> _What the task asks_:
In the entries below, count each line where "الإصابة" appears. Give the total and nothing more.

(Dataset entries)
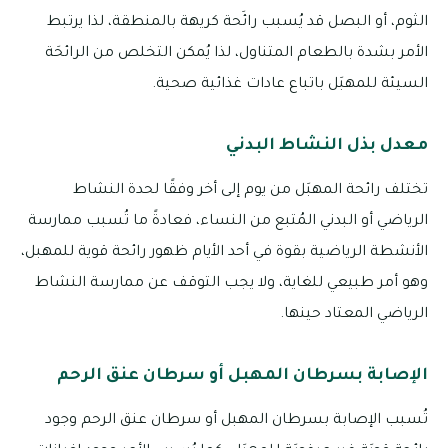
الثوم، أو البصل قد يُسبب رائَحة كريهة بالمنطقة، لذا يرتبط
الأمر بشدة بالطعام المتناول، لذا يُمكن التخلص من الرائحَة
السيئة للمهبَل باتباع عادات غذائية صحية.
معدل بذل النشاط البدني
تختلف رائحة المهبَل من يوم إلى أخر وفقًا لحدة النشاط
الرياضي أو البدني المُتبع من النساء، فعادةً ما تُسبب ممارسة
الأنشطة الرياضية بقوة في أحد الأيام ظهور رائحة قوية للمهبل،
وهو أمر طبيعي للغاية، ولا يجب التوقف عن ممارسة النشاط
الرياضي المعتاد حينها.
الإصابة بسرطان المهبل أو سرطان عنق الرحم
تُسبب الإصابة بسرطان المهبل أو سرطان عنق الرحم وجود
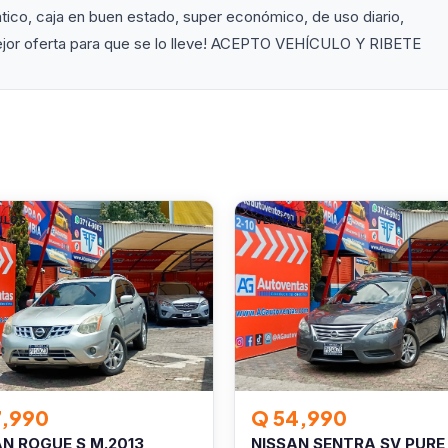
ico, caja en buen estado, super económico, de uso diario,
mejor oferta para que se lo lleve! ACEPTO VEHÍCULO Y RIBETE
ULOS
VEHÍCULOS
7,990
Q 54,990
AN ROGUE S M.2013
NISSAN SENTRA SV PURE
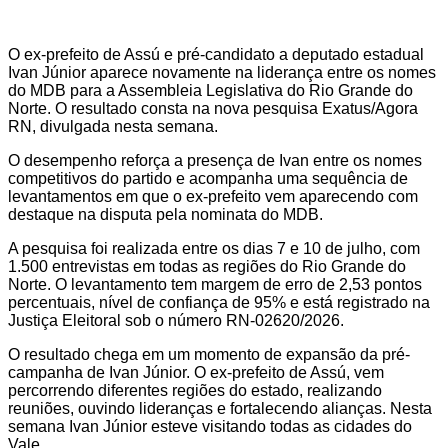
O ex-prefeito de Assú e pré-candidato a deputado estadual
Ivan Júnior aparece novamente na liderança entre os nomes
do MDB para a Assembleia Legislativa do Rio Grande do
Norte. O resultado consta na nova pesquisa Exatus/Agora
RN, divulgada nesta semana.
O desempenho reforça a presença de Ivan entre os nomes
competitivos do partido e acompanha uma sequência de
levantamentos em que o ex-prefeito vem aparecendo com
destaque na disputa pela nominata do MDB.
A pesquisa foi realizada entre os dias 7 e 10 de julho, com
1.500 entrevistas em todas as regiões do Rio Grande do
Norte. O levantamento tem margem de erro de 2,53 pontos
percentuais, nível de confiança de 95% e está registrado na
Justiça Eleitoral sob o número RN-02620/2026.
O resultado chega em um momento de expansão da pré-
campanha de Ivan Júnior. O ex-prefeito de Assú, vem
percorrendo diferentes regiões do estado, realizando
reuniões, ouvindo lideranças e fortalecendo alianças. Nesta
semana Ivan Júnior esteve visitando todas as cidades do
Vale.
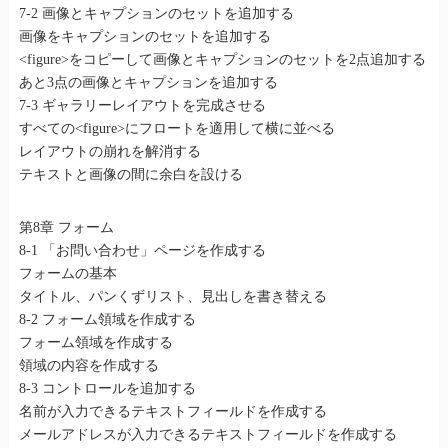
7-2 画像とキャプションのセットを追加する
画像をキャプションのセットを追加する
<figure>をコピーして画像とキャプションのセットを2点追加する
あと3点の画像とキャプションを追加する
7-3 ギャラリーレイアウトを完成させる
すべての<figure>にフロートを適用して横に並べる
レイアウトの崩れを解消する
テキストと画像の間に余白を設ける
第8章 フォーム
8-1 「お問い合わせ」ページを作成する
フォームの基本
タイトル、パンくずリスト、見出しを書き替える
8-2 フォーム領域を作成する
フォーム領域を作成する
領域の内容を作成する
8-3 コントロールを追加する
名前が入力できるテキストフィールドを作成する
メールアドレスが入力できるテキストフィールドを作成する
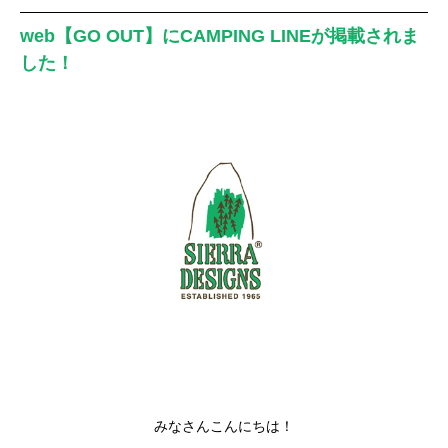
web【GO OUT】にCAMPING LINEが掲載されま
した！
みなさんこんにちは！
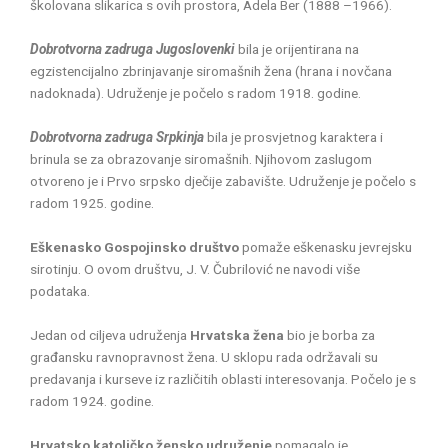
školovana slikarica s ovih prostora, Adela Ber (1888 –1966).
Dobrotvorna zadruga Jugoslovenki
bila je orijentirana na
egzistencijalno zbrinjavanje siromašnih žena (hrana i novčana
nadoknada). Udruženje je počelo s radom 1918. godine.
Dobrotvorna zadruga Srpkinja
bila je prosvjetnog karaktera i
brinula se za obrazovanje siromašnih. Njihovom zaslugom
otvoreno je i Prvo srpsko dječije zabavište. Udruženje je počelo s
radom 1925. godine.
Eškenasko Gospojinsko društvo
pomaže eškenasku jevrejsku
sirotinju. O ovom društvu, J. V. Čubrilović ne navodi više
podataka.
Jedan od ciljeva udruženja
Hrvatska žena
bio je borba za
građansku ravnopravnost žena. U sklopu rada održavali su
predavanja i kurseve iz različitih oblasti interesovanja. Počelo je s
radom 1924. godine.
Hrvatsko katoličko žensko udruženje
pomagalo je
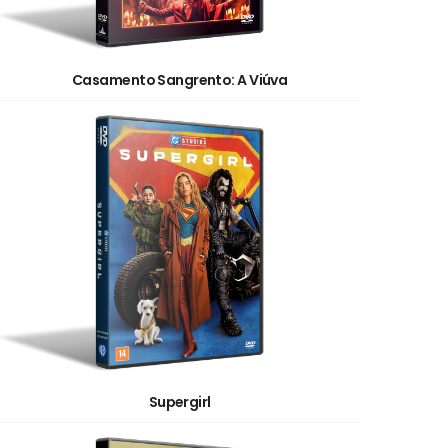
Casamento Sangrento: A Viúva
Supergirl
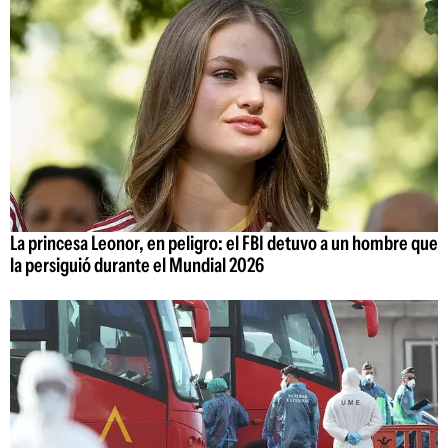
La princesa Leonor, en peligro: el FBI detuvo a un hombre que
la persiguió durante el Mundial 2026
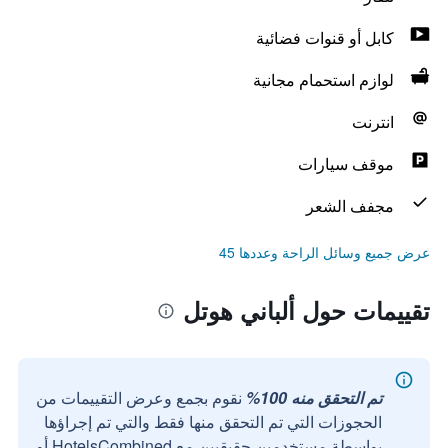
كابل أو قنوات فضائية
لوازم استحمام مجانية
انترنت
موقف سيارات
مجفف الشعر
عرض جميع وسائل الراحة وعددها 45
تقييمات حول ألباني هوتل
تم التحقق منه 100%
نقوم بجمع وعرض التقييمات من
الحجوزات التي تم التحقق منها فقط والتي تم إجراؤها
بواسطة مستخدمين حقيقيين مع HotelsCombined أو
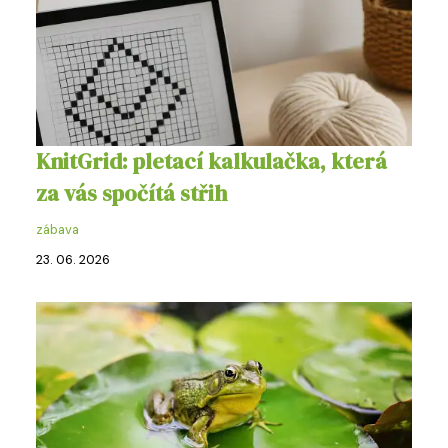
KnitGrid: pletací kalkulačka, která
za vás spočítá střih
zábava
23. 06. 2026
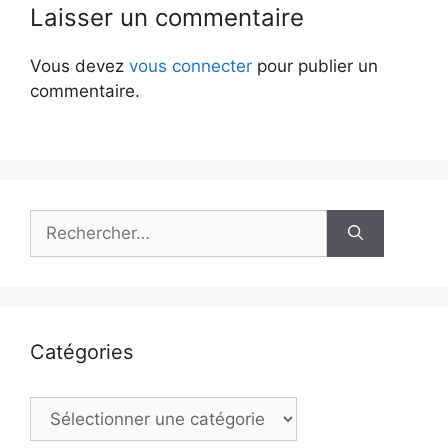
Laisser un commentaire
Vous devez
vous connecter
pour publier un
commentaire.
Rechercher :
Catégories
Catégories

> _Response to this task_:
2